BRIEF SUMMARY OF THE INVENTION
[0004] The present invention relates to oral care products and
methods of using the same that are effective in whitening a tooth
surface and removing or reducing the accumulation of calculus and
preventing gingivitis.
[0005] In one embodiment, the invention provides an oral care
product in the form of a stable, non-aqueous dentifrice composition
comprising at least one enzyme, at least one substrate, and a
suitable carrier.
[0006] Another embodiment of the invention provides a stable,
non-aqueous dentifrice composition comprising at least one enzyme,
at least one substrate, and a suitable carrier, which is capable of
whitening and cleaning the teeth and/or oral cavity.
[0007] Another embodiment of the invention provides a stable,
non-aqueous dentifrice composition, which comprises at least one
enzyme, at least one substrate, at least one abrasive, at least one
surfactant and at least one carrier that is capable of whitening or
cleaning the teeth and/or oral cavity.
[0008] Another embodiment of the invention provides a method of
whitening a tooth surface or reducing or removing calculus from the
oral cavity.
[0009] Another embodiment of the invention provides a kit including
a stable, non-aqueous dentifrice composition comprising at least
one enzyme, at least one substrate, and a suitable carrier. The
kits of the invention may also include at least one abrasive, at
least one surfactant, at least one fluoride source, and at least
one polymer or copolymer.
DETAILED DESCRIPTION OF THE INVENTION
[0010] As used throughout, ranges are used as a shorthand for
describing each and every value that is within the range. Any value
within the range can be selected as the terminus of the range. All
references cited herein are hereby incorporated by reference in
their entireties. In the event of a conflict in a definition in the
present disclosure and that of a cited reference, the present
disclosure controls.
[0011] In one embodiment the invention provides a stable,
non-aqueous dentifrice composition comprising at least one enzyme,
at least one substrate, and a suitable carrier. As used herein and
unless otherwise indicated, the term "suitable carrier" refers to
any agent or combination of agents including, but not limited to,
surfactants, polymers, and copolymers that form a non-aqueous
system, which allows the enzyme and substrate to maintain in
proximity in a stable manner. As used herein and unless otherwise
indicated, the term "substrate" refers to any agent that when in
contact with an enzyme generates hydrogen peroxide. An example of
an enzyme and substrate that generates hydrogen peroxide is glucose
oxidase and glucose.
[0012] In certain embodiments of the invention the compositions may
also include one or more additional agents. In other embodiments,
the compositions further include at least one abrasive. In another
embodiment, the compositions further include at least one fluoride
source. In another embodiment, the compositions further include at
least one polymer or copolymer. In another embodiment, the
compositions further include at least one surfactant. In another
embodiment, the compositions further include at least one vitamin.

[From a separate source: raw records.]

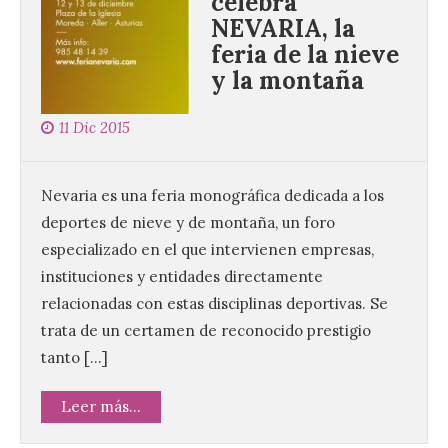
celebra
NEVARIA, la
feria de la nieve
y la montaña
11 Dic 2015
Nevaria es una feria monográfica dedicada a los
deportes de nieve y de montaña, un foro
especializado en el que intervienen empresas,
instituciones y entidades directamente
relacionadas con estas disciplinas deportivas. Se
trata de un certamen de reconocido prestigio
tanto […]
Leer más...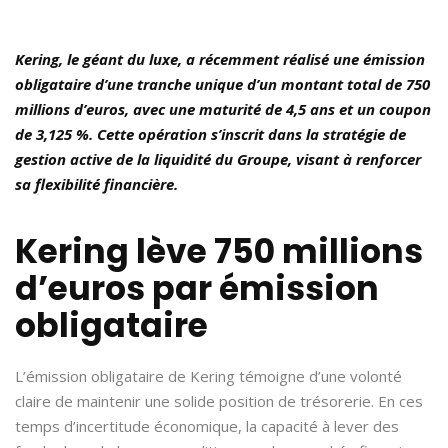
Kering, le géant du luxe, a récemment réalisé une émission
obligataire d’une tranche unique d’un montant total de 750
millions d’euros, avec une maturité de 4,5 ans et un coupon
de 3,125 %. Cette opération s’inscrit dans la stratégie de
gestion active de la liquidité du Groupe, visant à renforcer
sa flexibilité financière.
Kering lève 750 millions
d’euros par émission
obligataire
L’émission obligataire de Kering témoigne d’une volonté
claire de maintenir une solide position de trésorerie. En ces
temps d’incertitude économique, la capacité à lever des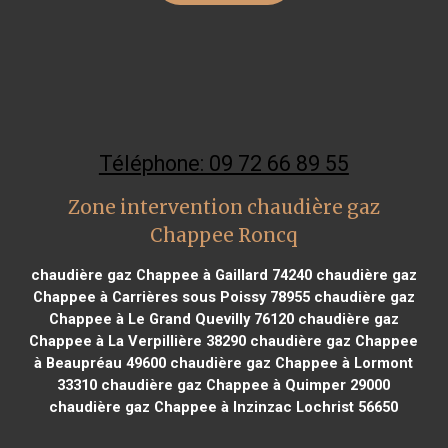
Téléphone: 09 72 66 89 55
Zone intervention chaudière gaz
Chappee Roncq
chaudière gaz Chappee à Gaillard 74240
chaudière gaz
Chappee à Carrières sous Poissy 78955
chaudière gaz
Chappee à Le Grand Quevilly 76120
chaudière gaz
Chappee à La Verpillière 38290
chaudière gaz Chappee
à Beaupréau 49600
chaudière gaz Chappee à Lormont
33310
chaudière gaz Chappee à Quimper 29000
chaudière gaz Chappee à Inzinzac Lochrist 56650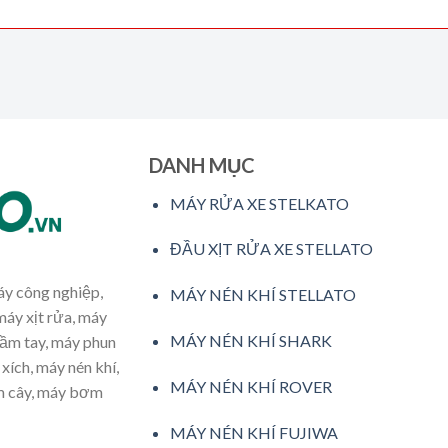
DANH MỤC
MÁY RỬA XE STELKATO
ĐẦU XỊT RỬA XE STELLATO
máy công nghiệp,
MÁY NÉN KHÍ STELLATO
máy xịt rửa, máy
MÁY NÉN KHÍ SHARK
cầm tay, máy phun
xích, máy nén khí,
MÁY NÉN KHÍ ROVER
ăm cây, máy bơm
MÁY NÉN KHÍ FUJIWA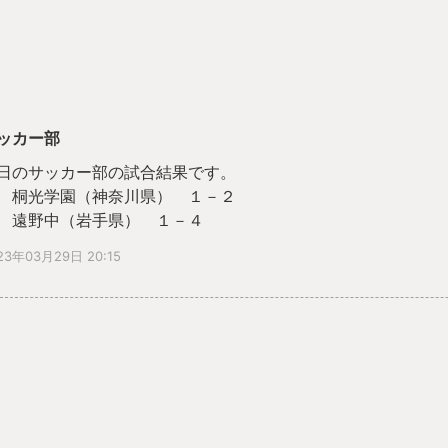
ッカー部
日のサッカー部の試合結果です。
 桐光学園（神奈川県） １－２
 遠野中（岩手県） １－４
終結果、３勝２敗１分で３６チーム中１６位でした。
23年03月29日 20:15
問は、「３日間を通してハイレベルな戦いができました。」と
の３日間で大きな収穫が得られたことと思われます。ここでの
すように。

In another embodiment, the compositions further include at least
one flavoring agent. In another embodiment, the compositions
further include at least one enzyme. In another embodiment, the
compositions further include at least one humectant. In another
embodiment, the compositions further include at least one
preservative.
[0013] In certain embodiments of the invention, the non-aqueous
dentifrice composition is contained in a single container such as a
single tube.
[0014] In certain embodiments of the invention, the abrasive
includes, but is not limited to, abrasive silica, sodium
metaphosphate, potassium metaphosphate, tricalcium phosphate,
dihydrated dicalcium phosphate, aluminum silicate, calcined
alumina, bentonite or other siliceous materials, or combinations
thereof.
[0015] In another embodiment of the invention, the fluoride source
includes, but is not limited to, sodium fluoride, potassium
fluoride, sodium fluorosilicate, sodium monfluorophosphate (MFP),
ammonium fluorosilicate, stannous fluoride and stannous
chloride.
[0016] In another embodiment of the invention, the polymer or
copolymer includes, but is not limited to, polyethylene glycol, a
PEG/PPG copolymer, PVP, and/or polyethylene.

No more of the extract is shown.